I tried, but unsuccessfully for now, will continue later. To be more specific, I made UE to use one split, but it looked like the less detailed one, because it rendered all the scene to only a small chunk of the shadowmap, and I didn’t find yet how to tune shadow bounding volume.
Syncing the shadow gen near/far between UE and your renderer may be very important for depth precision and fragment acceptance/rejection rate.
Good point too! I didn’t compare to UE yet, but made anothe experiment.

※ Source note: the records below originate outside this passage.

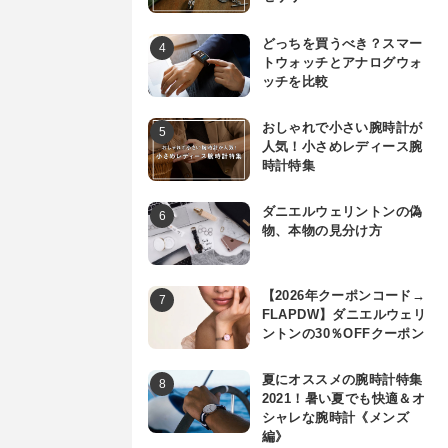
どっちを買うべき？スマー
トウォッチとアナログウォ
ッチを比較
おしゃれで小さい腕時計が
人気！小さめレディース腕
時計特集
ダニエルウェリントンの偽
物、本物の見分け方
【2026年クーポンコード→
FLAPDW】ダニエルウェリ
ントンの30％OFFクーポン
夏にオススメの腕時計特集
2021！暑い夏でも快適＆オ
シャレな腕時計《メンズ
編》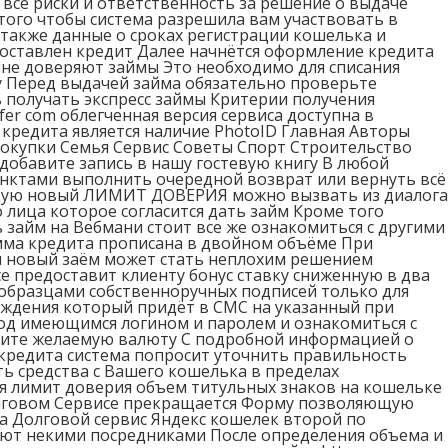
все риски и ответственность за решение о выдаче
 того чтобы система разрешила вам участвовать в
 также данные о сроках регистрации кошелька и
доставлен кредит Далее начнётся оформление кредита
мне доверяют займы Это необходимо для списания
y Перед выдачей займа обязательно проверьте
 получать экспресс займы Критерии получения
er com облегченная версия сервиса доступна в
кредита является наличие PhotoID Главная Авторы
окупки Семья Сервис Советы Спорт Строительство
добавите запись в нашу гостевую книгу В любой
ктами выполнить очередной возврат или вернуть всё
ающую новый ЛИМИТ ДОВЕРИЯ можно вызвать из диалога
 лица которое согласится дать займ Кроме того
 займ на Вебмани стоит все же ознакомиться с другими
мма кредита прописана в двойном объёме При
ии новый заём может стать неплохим решением
е предоставит клиенту бонус ставку сниженную в два
образцами собственноручных подписей только для
ждения который придёт в СМС на указанный при
под имеющимся логином и паролем и ознакомиться с
рите желаемую валюту С подробной информацией о
 кредита система попросит уточнить правильность
ь средства с Вашего кошелька в пределах
я лимит доверия объем титульных знаков на кошельке
Долговом Сервисе прекращается Форму позволяющую
 Долговой сервис Яндекс кошелек второй по
ают некими посредниками После определения объема и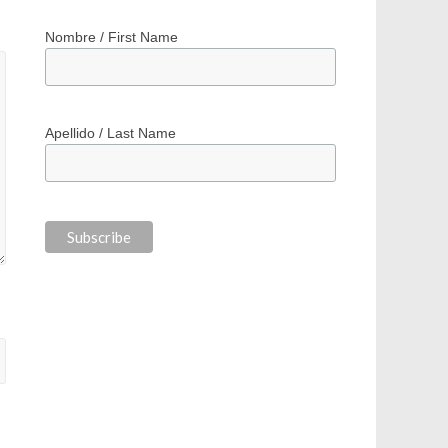
*
indicates required
*
Correo electrónico / Email Address
Nombre / First Name
Apellido / Last Name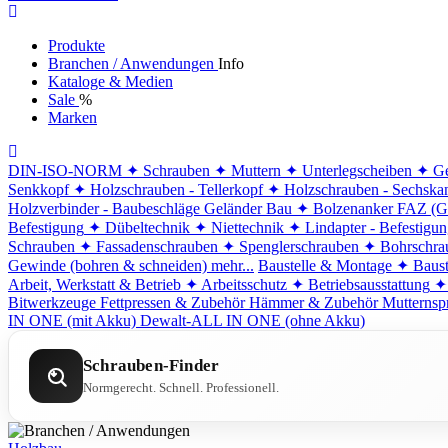
Produkte
Branchen / Anwendungen
Info
Kataloge & Medien
Sale
%
Marken
DIN-ISO-NORM
✦ Schrauben
✦ Muttern
✦ Unterlegscheiben
✦ Ge
Senkkopf
✦ Holzschrauben - Tellerkopf
✦ Holzschrauben - Sechska
Holzverbinder - Baubeschläge
Geländer Bau
✦ Bolzenanker FAZ (G
Befestigung
✦ Dübeltechnik
✦ Niettechnik
✦ Lindapter - Befestigu
Schrauben
✦ Fassadenschrauben
✦ Spenglerschrauben
✦ Bohrschra
Gewinde (bohren & schneiden)
mehr...
Baustelle & Montage
✦ Baust
Arbeit, Werkstatt & Betrieb
✦ Arbeitsschutz
✦ Betriebsausstattung
✦
Bitwerkzeuge
Fettpressen & Zubehör
Hämmer & Zubehör
Mutternsp
IN ONE (mit Akku)
Dewalt-ALL IN ONE (ohne Akku)
Schrauben-Finder
Normgerecht. Schnell. Professionell.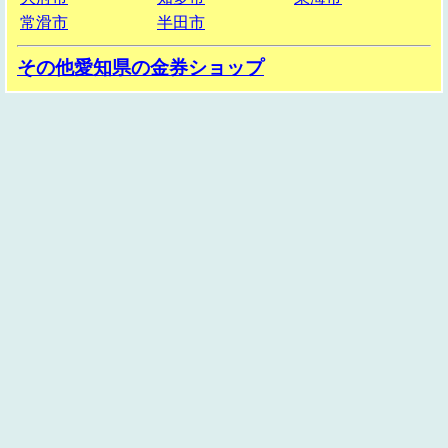
常滑市
半田市
その他愛知県の金券ショップ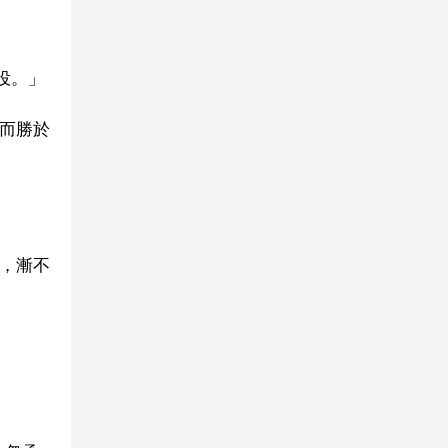
役。」
，而勝於
雅，漸不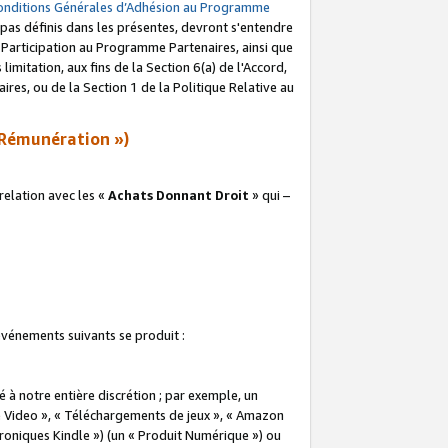
onditions Générales d’Adhésion au Programme
pas définis dans les présentes, devront s'entendre
a Participation au Programme Partenaires, ainsi que
imitation, aux fins de la Section 6(a) de l'Accord,
res, ou de la Section 1 de la Politique Relative au
Rémunération »)
elation avec les «
Achats Donnant Droit
» qui –
 événements suivants se produit :
à notre entière discrétion ; par exemple, un
e Video », « Téléchargements de jeux », « Amazon
ctroniques Kindle ») (un « Produit Numérique ») ou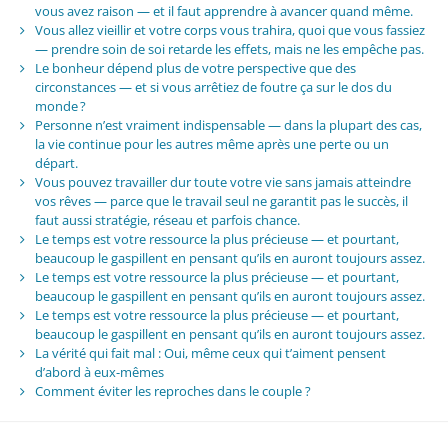
vous avez raison — et il faut apprendre à avancer quand même.
Vous allez vieillir et votre corps vous trahira, quoi que vous fassiez
— prendre soin de soi retarde les effets, mais ne les empêche pas.
Le bonheur dépend plus de votre perspective que des
circonstances — et si vous arrêtiez de foutre ça sur le dos du
monde ?
Personne n’est vraiment indispensable — dans la plupart des cas,
la vie continue pour les autres même après une perte ou un
départ.
Vous pouvez travailler dur toute votre vie sans jamais atteindre
vos rêves — parce que le travail seul ne garantit pas le succès, il
faut aussi stratégie, réseau et parfois chance.
Le temps est votre ressource la plus précieuse — et pourtant,
beaucoup le gaspillent en pensant qu’ils en auront toujours assez.
Le temps est votre ressource la plus précieuse — et pourtant,
beaucoup le gaspillent en pensant qu’ils en auront toujours assez.
Le temps est votre ressource la plus précieuse — et pourtant,
beaucoup le gaspillent en pensant qu’ils en auront toujours assez.
La vérité qui fait mal : Oui, même ceux qui t’aiment pensent
d’abord à eux-mêmes
Comment éviter les reproches dans le couple ?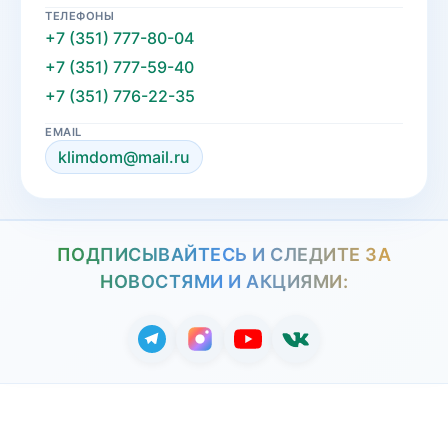
ТЕЛЕФОНЫ
+7 (351) 777-80-04
+7 (351) 777-59-40
+7 (351) 776-22-35
EMAIL
klimdom@mail.ru
ПОДПИСЫВАЙТЕСЬ И СЛЕДИТЕ ЗА
НОВОСТЯМИ И АКЦИЯМИ:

In my renderer it’s possible to “freeze” the shadow volume and look at it from aside. On the screenshots shadow near and far planes are horizontal planes of the grey volume, that is parallel to model’s quads and almost parallel to the sight vector. Left screenshot is what they were initially, and the right one is after tuning. I think both variants are good enough for 16 bits. For example, in the right screenshot the distance between shadow’s near and far is approximately 200, and distance between model’s quads is 5.
Could provide some useful clues
GL_FRAGMENT_SHADER_INVOCATIONS_ARB
should be the same as Shaded fragments
from the first post. In the first post I was talking about 140-150M of shaded fragments, while in the new sandbox I see the effect (fps drop and drain stall) on 50-60M of shaded fragments. The only difference of less fragments is that absolute FPS is higher.
I payed attention at GL_CLIPPING_INPUT_PRIMITIVES
and GL_CLIPPING_OUTPUT_PRIMITIVES
in the debugger from the very beginning, and it seems to be OK.
UE’s out/in ratio is usually lower.
Fow now I didn’t try only few things you advised:
- Bake instances into a single pseudo-instanced model.
- Make UE fill the whole shadowmap with one slice, and try to sync near-far distance in UE and my engine.
Will do it a bit later and report the results.